The Catholic Defender: Saint Lawrence
The esteem in which the Church holds Lawrence is seen in the fact that today’s celebration ranks as a feast. We know very little about his life. He is one of those whose martyrdom made a deep and lasting impression on the early Church. Celebration of his feast day spread rapidly.
He was a Roman deacon under Pope Saint Sixtus II. Four days after this pope was put to death, Lawrence and four clerics suffered martyrdom, probably during the persecution of the Emperor Valerian.
Legendary details of Lawrence’s death were known to Damasus, Prudentius, Ambrose, and Augustine. The church built over his tomb became one of the seven principal churches in Rome and a favorite place for Roman pilgrimages.
A well-known legend has persisted from earliest times. As deacon in Rome, Lawrence was charged with the responsibility for the material goods of the Church, and the distribution of alms to the poor. When Lawrence knew he would be arrested like the pope, he sought out the poor, widows, and orphans of Rome and gave them all the money he had on hand, selling even the sacred vessels of the altar to increase the sum.
When the prefect of Rome heard of this, he imagined that the Christians must have considerable treasure. He sent for Lawrence and said, “You Christians say we are cruel to you, but that is not what I have in mind. I am told that your priests offer in gold, that the sacred blood is received in silver cups, that you have golden candlesticks at your evening services. Now, your doctrine says you must render to Caesar what is his. Bring these treasures—the emperor needs them to maintain his forces. God does not cause money to be counted: He brought none of it into the world with him—only words. Give me the money, therefore, and be rich in words.”

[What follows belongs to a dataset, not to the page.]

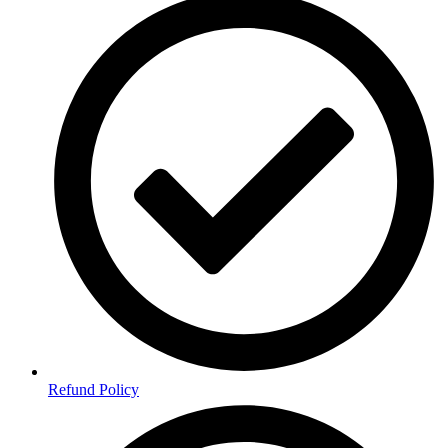
Refund Policy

Lawrence replied that the Church was indeed rich. “I will show you a valuable part. But give me time to set everything in order and make an inventory.” After three days he gathered a great number of blind, lame, maimed, leprous, orphaned, and widowed persons and put them in rows. When the prefect arrived, Lawrence simply said, “These are the treasure of the Church.”
The prefect was so angry he told Lawrence that he would indeed have his wish to die—but it would be by inches. He had a great gridiron prepared with coals beneath it, and had Lawrence’s body placed on it. After the martyr had suffered the pain for a long time, the legend concludes, he made his famous cheerful remark, “It is well done. Turn me over!”
In fact, God gave him so much strength and joy that he even joked. "Turn me over," he said to the judge. "I'm done on this side!" Just before he died, Lawrence said, "It's cooked enough now." Then he prayed that the city of Rome might be converted to Jesus and that the Catholic Faith might spread all over the world.
He is the patron saint of the poor and of cooks. Lawrence was among the seven deacons of the Roman church serving Pope Sixtus II, whose martyrdom preceded Lawrence's by a few days: they were executed during the persecution under the Roman emperor Valerian.
Having died a martyr for Christ, St. Lawrence is the patron of deacons, chefs and firefighters. Around the time of his feast day, which is celebrated on August 10, the night sky is lit with bright lights.
You can ask for his prayers if you are struggling with poverty, or you can ask him to pray for a poor person whom you know. Additionally, St. Lawrence is the patron saint of Rome. You can ask him to pray for you if you live in Rome or are preparing to travel to Rome.
Lawrence, who in the flower of youth suffered and died for the faith, hear our prayers. With confidence we fly to your patronage. Obtain for us deep faith, strong hope, a sincere love of God and neighbour, unsullied chastity and humble obedience. Inspire us to succour the poor, the needy, the sick and the afflicted.